Die Entwicklungen in der Automobilbranche werden sich deutlich beschleunigen. Daran ist der Einkauf durch seine Vernetzung im Unternehmen federführend beteiligt. Nicht nur die Corona-Krise, auch die Anforderungen der Klimakrise, verändern die gesamte Branche. „Die Herausforderungen sind historisch beispiellos“, sagte Jürgen Damasky, technischer Geschäftsführer des VDA.

Und die Krise sei noch lange nicht ausgestanden. „Doch eine Krise ist immer auch eine Chance“, unterstrich Dr. Silvius Grobosch, Hauptgeschäftsführer des BME, in seiner Begrüßung des Einkäufertages, der erstmals digital durchgeführt wurde. Denn schließlich, so Damasky, bedeute die Transformation eine große Chance, die Innovationskraft der Automobilindustrie zu beweisen.

2018 sind die Verbände BME und VDA eine Partnerschaft eingegangen, um Einkäufern in der Automobilindustrie aktuelle Informationen zu bieten und branchenbezogene Inhalte zu vermitteln. Nach der Absage der diesjährigen IAA Nutzfahrzeuge hatten sich beide Verbände dazu entschlossen, den Einkäufertag digital umzusetzen.

In Unternehmen aller Größen und Branchen sind die Zusammenarbeit mit den Lieferanten und das Risikomanagement verstärkt in den Vordergrund gerückt. Prof. Moritz Peter, der den Einkäufertag moderierte, stellte eingangs in einer interaktiven Umfrage der Teilnehmer fest, dass die Bedeutung des Lieferketten-Risikomanagements signifikant zugenommen habe.

Gerade im B2B-Bereich sind Ausfälle jedoch nicht tolerabel, so der Tenor in dem Vortrag von Andrea Fuder. Sie ist CPO der Volvo Group. Das Portfolio umfasst Motoren, LKW oder Baumaschinen: „Das muss funktionieren“, sagte Fuder. Bereits 2019 habe man mit verschiedenen Szenarien und darunter auch mit Abschwungssimulationen, gearbeitet, was in der jetzigen Krise extrem geholfen hätte.

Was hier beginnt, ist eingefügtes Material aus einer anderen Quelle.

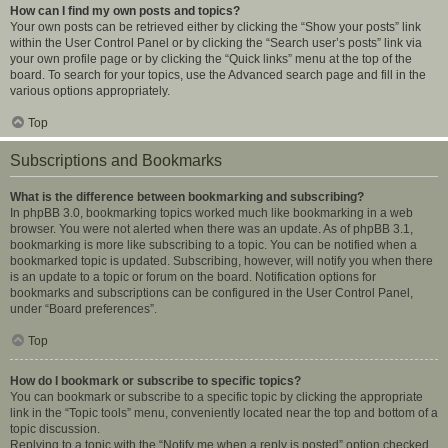
How can I find my own posts and topics?
Your own posts can be retrieved either by clicking the “Show your posts” link
within the User Control Panel or by clicking the “Search user’s posts” link via
your own profile page or by clicking the “Quick links” menu at the top of the
board. To search for your topics, use the Advanced search page and fill in the
various options appropriately.
Top
Subscriptions and Bookmarks
What is the difference between bookmarking and subscribing?
In phpBB 3.0, bookmarking topics worked much like bookmarking in a web
browser. You were not alerted when there was an update. As of phpBB 3.1,
bookmarking is more like subscribing to a topic. You can be notified when a
bookmarked topic is updated. Subscribing, however, will notify you when there
is an update to a topic or forum on the board. Notification options for
bookmarks and subscriptions can be configured in the User Control Panel,
under “Board preferences”.
Top
How do I bookmark or subscribe to specific topics?
You can bookmark or subscribe to a specific topic by clicking the appropriate
link in the “Topic tools” menu, conveniently located near the top and bottom of a
topic discussion.
Replying to a topic with the “Notify me when a reply is posted” option checked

Zu oft sind nach Ansicht von Prof. Wolfgang Schulz, Zeppelin Universität Friedrichshafen, die Unternehmen in ihren Risikenszenarien noch auf die Tier-1-Ebene fokussiert. Dies seien laut einer aktuellen Befragung immerhin sechs von zehn Unternehmen, dabei wäre eine Voraussicht bis Tier 3 wichtig, um Störungen zu antizipieren.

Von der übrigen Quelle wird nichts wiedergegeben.